■ Directions for this task
In the data below, which lines hold the word "Сентябрь"? Copy them.

■ Data listing
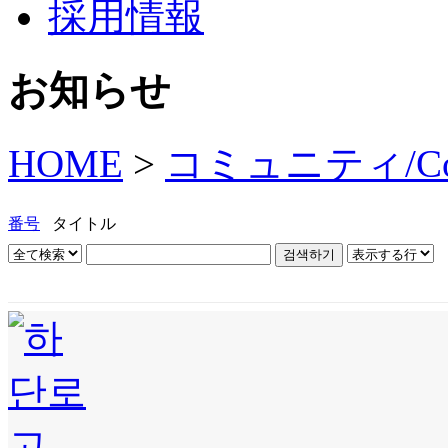
採用情報
お知らせ
HOME
>
コミュニティ/Com
番号
タイトル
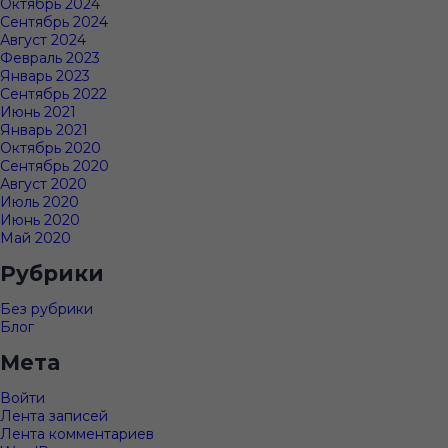
Октябрь 2024
Сентябрь 2024
Август 2024
Февраль 2023
Январь 2023
Сентябрь 2022
Июнь 2021
Январь 2021
Октябрь 2020
Сентябрь 2020
Август 2020
Июль 2020
Июнь 2020
Май 2020
Рубрики
Без рубрики
Блог
Мета
Войти
Лента записей
Лента комментариев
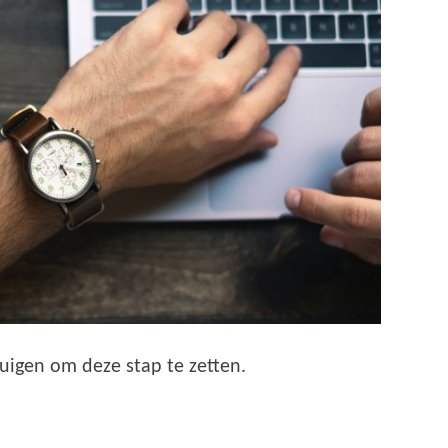
uigen om deze stap te zetten.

■ Answer to this problem
Сентябрь 2024
Сентябрь 2022
Сентябрь 2020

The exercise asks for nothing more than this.